DATA IN THIS EXERCISE:

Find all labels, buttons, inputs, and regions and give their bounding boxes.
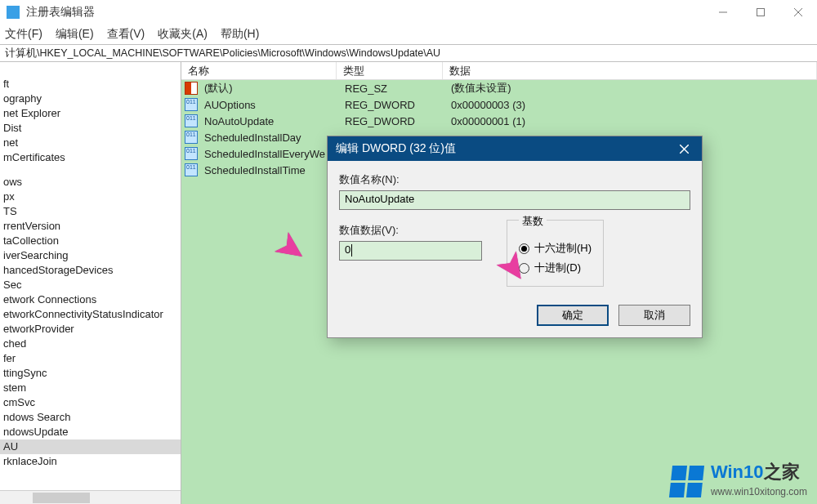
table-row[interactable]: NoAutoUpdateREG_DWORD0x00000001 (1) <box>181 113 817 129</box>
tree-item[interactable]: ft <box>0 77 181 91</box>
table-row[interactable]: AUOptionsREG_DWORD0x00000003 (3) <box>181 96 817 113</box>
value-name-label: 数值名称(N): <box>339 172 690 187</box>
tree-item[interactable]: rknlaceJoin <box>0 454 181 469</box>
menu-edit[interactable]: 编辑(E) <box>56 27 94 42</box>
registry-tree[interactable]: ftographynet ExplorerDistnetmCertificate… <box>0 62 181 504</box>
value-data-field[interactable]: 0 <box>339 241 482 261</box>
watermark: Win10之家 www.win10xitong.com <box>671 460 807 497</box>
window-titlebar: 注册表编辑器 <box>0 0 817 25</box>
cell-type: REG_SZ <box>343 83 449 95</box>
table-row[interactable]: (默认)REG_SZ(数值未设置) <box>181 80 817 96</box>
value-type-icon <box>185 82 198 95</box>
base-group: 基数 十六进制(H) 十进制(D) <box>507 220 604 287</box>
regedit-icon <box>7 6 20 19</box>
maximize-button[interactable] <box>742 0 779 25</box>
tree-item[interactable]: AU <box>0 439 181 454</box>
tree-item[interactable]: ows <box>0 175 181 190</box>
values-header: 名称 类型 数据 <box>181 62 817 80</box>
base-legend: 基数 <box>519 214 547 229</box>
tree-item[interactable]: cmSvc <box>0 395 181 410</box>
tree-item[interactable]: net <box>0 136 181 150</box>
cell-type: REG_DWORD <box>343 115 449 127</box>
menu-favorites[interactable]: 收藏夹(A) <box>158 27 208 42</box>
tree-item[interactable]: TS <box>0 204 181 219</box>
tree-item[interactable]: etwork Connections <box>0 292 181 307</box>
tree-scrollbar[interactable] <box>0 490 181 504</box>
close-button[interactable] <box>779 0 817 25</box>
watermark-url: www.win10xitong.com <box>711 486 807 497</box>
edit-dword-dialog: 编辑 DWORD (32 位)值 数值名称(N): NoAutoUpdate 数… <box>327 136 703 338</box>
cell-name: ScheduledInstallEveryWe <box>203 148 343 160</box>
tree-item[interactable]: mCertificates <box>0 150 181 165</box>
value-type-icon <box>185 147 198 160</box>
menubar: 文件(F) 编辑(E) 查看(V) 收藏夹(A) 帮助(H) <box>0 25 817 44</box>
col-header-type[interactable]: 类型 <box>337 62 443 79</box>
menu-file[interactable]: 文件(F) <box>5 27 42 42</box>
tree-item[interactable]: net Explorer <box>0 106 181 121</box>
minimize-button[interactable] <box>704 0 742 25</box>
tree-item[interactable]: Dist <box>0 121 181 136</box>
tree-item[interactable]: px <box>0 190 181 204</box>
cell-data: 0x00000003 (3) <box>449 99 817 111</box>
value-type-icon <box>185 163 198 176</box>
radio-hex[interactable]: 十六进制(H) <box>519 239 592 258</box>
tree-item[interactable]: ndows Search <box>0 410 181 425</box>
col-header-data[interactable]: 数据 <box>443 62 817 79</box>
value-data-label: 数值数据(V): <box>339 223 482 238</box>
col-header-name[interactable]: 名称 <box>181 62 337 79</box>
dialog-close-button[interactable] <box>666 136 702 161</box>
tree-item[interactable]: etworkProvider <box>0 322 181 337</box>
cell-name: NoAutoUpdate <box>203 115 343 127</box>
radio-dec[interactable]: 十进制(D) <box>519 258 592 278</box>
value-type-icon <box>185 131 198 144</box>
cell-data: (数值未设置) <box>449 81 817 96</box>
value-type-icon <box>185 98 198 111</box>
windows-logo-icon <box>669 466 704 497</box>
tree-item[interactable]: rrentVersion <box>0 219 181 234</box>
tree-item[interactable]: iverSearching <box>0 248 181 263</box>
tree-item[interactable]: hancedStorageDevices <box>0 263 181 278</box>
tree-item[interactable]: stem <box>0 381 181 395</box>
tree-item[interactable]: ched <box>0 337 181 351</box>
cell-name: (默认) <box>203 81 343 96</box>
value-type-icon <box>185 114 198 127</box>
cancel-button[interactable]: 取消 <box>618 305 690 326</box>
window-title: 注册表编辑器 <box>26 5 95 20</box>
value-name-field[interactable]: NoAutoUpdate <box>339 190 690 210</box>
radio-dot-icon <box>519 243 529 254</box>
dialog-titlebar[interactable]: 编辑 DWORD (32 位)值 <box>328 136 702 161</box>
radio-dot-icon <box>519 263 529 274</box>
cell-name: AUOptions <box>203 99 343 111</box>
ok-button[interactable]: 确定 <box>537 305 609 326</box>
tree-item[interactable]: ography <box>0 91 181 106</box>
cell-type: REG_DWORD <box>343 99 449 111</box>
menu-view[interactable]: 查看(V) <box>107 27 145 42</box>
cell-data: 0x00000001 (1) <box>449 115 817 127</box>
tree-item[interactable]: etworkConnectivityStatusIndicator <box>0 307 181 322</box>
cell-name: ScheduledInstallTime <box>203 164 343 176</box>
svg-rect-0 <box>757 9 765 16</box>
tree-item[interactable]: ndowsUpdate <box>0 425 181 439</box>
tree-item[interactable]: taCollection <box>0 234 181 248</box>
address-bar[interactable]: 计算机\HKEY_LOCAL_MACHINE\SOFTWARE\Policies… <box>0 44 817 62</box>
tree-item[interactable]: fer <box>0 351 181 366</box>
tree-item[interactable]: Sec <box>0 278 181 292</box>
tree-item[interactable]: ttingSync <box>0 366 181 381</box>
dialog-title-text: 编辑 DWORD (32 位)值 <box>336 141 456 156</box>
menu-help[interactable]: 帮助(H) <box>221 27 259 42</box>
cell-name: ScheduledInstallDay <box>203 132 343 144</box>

EXERCISE INSTRUCTIONS: In the records, which lines mention the word "header"? Copy those lines.

EXERCISE RESPONSE:
values-header: 名称 类型 数据 <box>181 62 817 80</box>
col-header-type[interactable]: 类型 <box>337 62 443 79</box>
col-header-data[interactable]: 数据 <box>443 62 817 79</box>
col-header-name[interactable]: 名称 <box>181 62 337 79</box>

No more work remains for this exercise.